Фрэя долго молчала, сгорбившись посреди цветущего луга, головки цветов нежно касались ее тела. На лицо падали лучи солнца, и Сури увидела сверкающие линии, перечеркнувшие обе щеки. Глаза Арион были закрыты, тело била дрожь. С ее губ не сорвалось ни звука.
Сперва Сури растерялась, потом сообразила – придвинулась ближе к Арион, крепко обняла ее и прижала к себе.
– Ты тоже не виновата. Воган хотел, чтобы великан погиб. После того, что он и его братья сотворили с лесом, о мести взывало все мироздание.
– Я не верю в месть, – шепотом призналась Арион.

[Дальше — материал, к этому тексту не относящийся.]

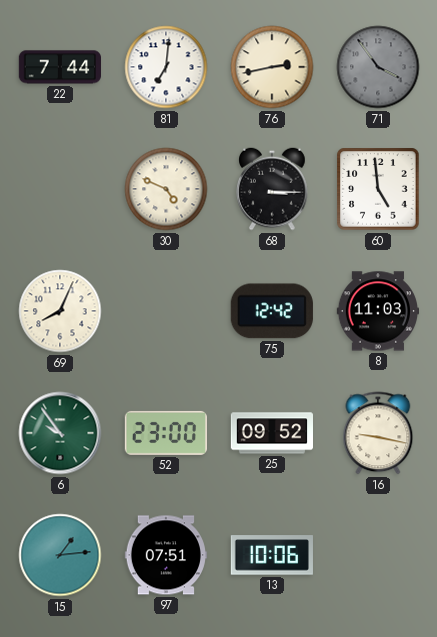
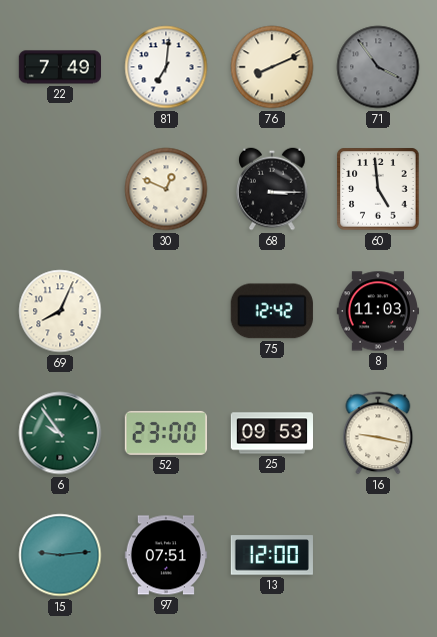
22: 7:44 -> 7:49
76: 2:43 -> 8:11
30: 4:49 -> 12:49
25: 09:52 -> 09:53
15: 1:14 -> 9:14
13: 10:06 -> 12:00
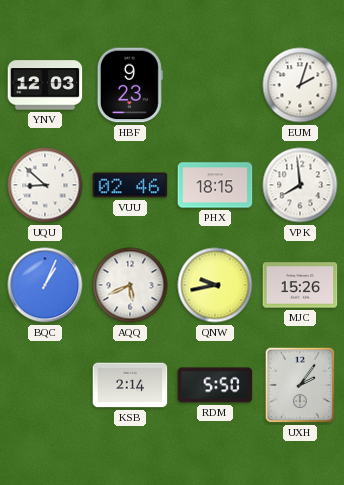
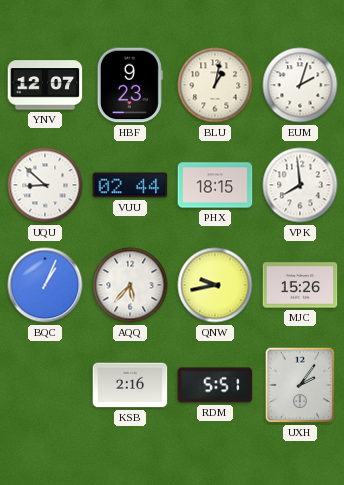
YNV: 12:03 -> 12:07
BLU: none -> 1:02
VUU: 02:46 -> 02:44
AQQ: 5:41 -> 5:37
KSB: 2:14 -> 2:16
RDM: 5:50 -> 5:51
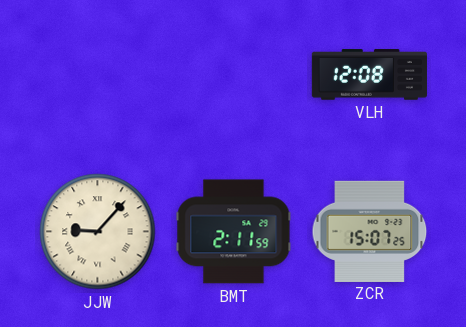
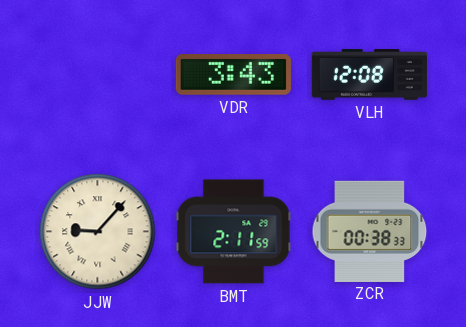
VDR: none -> 3:43
ZCR: 15:07 -> 00:38
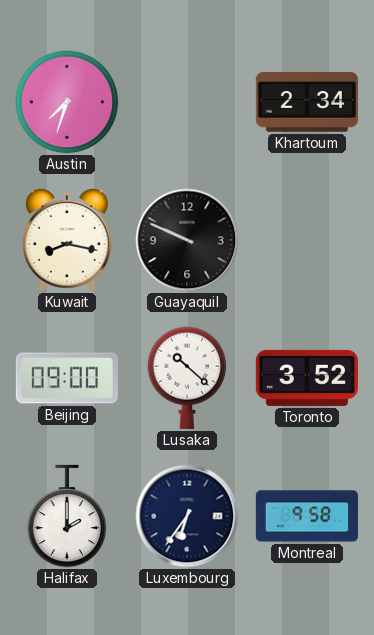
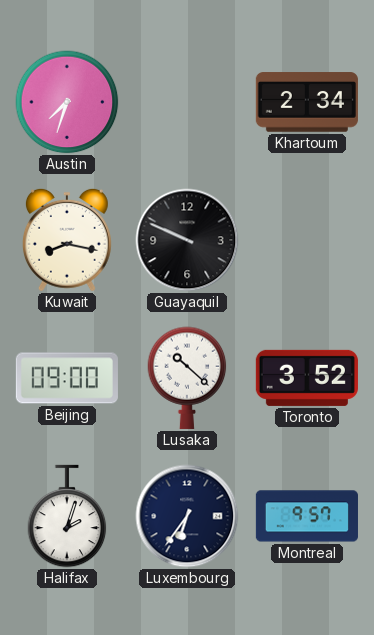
Halifax: 2:00 -> 2:03
Montreal: 9:58 -> 9:57
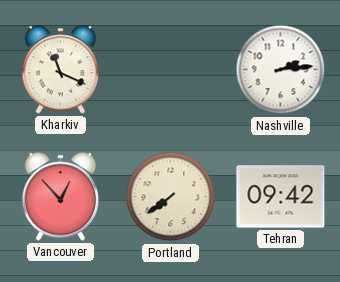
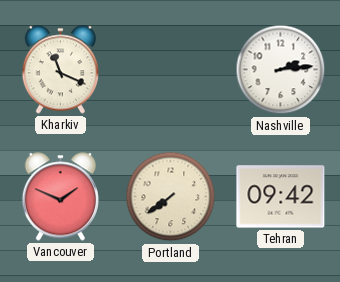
Vancouver: 12:53 -> 1:49
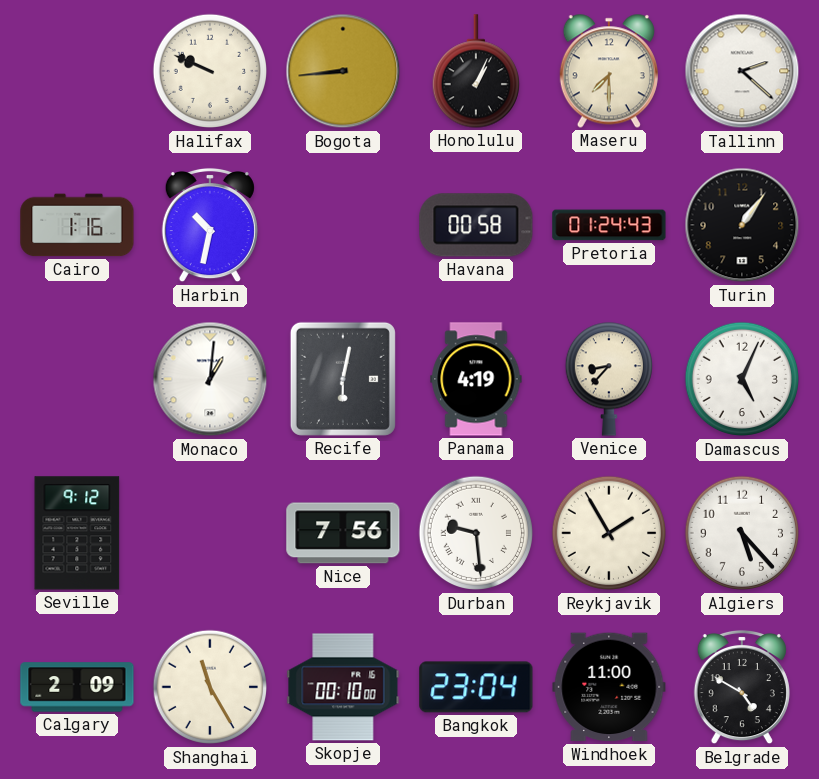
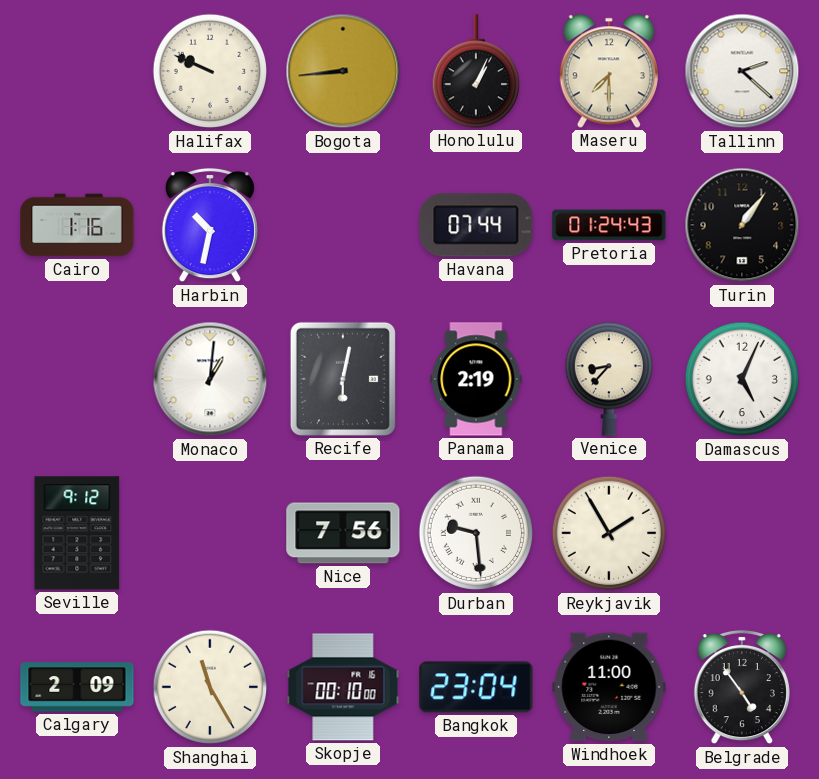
Havana: 00:58 -> 07:44
Panama: 4:19 -> 2:19
Algiers: 5:23 -> none
Belgrade: 4:50 -> 4:54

– Таких, как ты, больше нет.
Сури обнимала дрожащую Арион и думала о том, что никогда не обнимала никого, кроме Минны. Странное ощущение. Приятное, но непривычное. Вот только что надо делать? Впрочем, наверное, это неважно. Главное – просто быть рядом.
– Сури, я боюсь, – призналась Арион.
– Чего?
Арион не ответила, и они продолжили сидеть, обнимая друг друга среди качающих головками цветов под полуденным летним солнцем.
* * *
После обеда Роан отправилась на поиски Брин. Девочка сидела на коленях с комком смятой ткани в руках. До гибели родителей она лучилась радостью, словно вечный источник счастья, она была теплым костром в холодную ночь, прохладной водой для пересохших губ; ее сияющая улыбка согревала не хуже, чем извечный огонь в чертоге. После нападения великанов ничего этого не осталось. Роан хотела что-нибудь сказать или сделать и не знала, что. Одно дело починить сломанный топор, и другое – ногу Гиффорда или Брин. Всегда есть способ получше, если только это не касается людей.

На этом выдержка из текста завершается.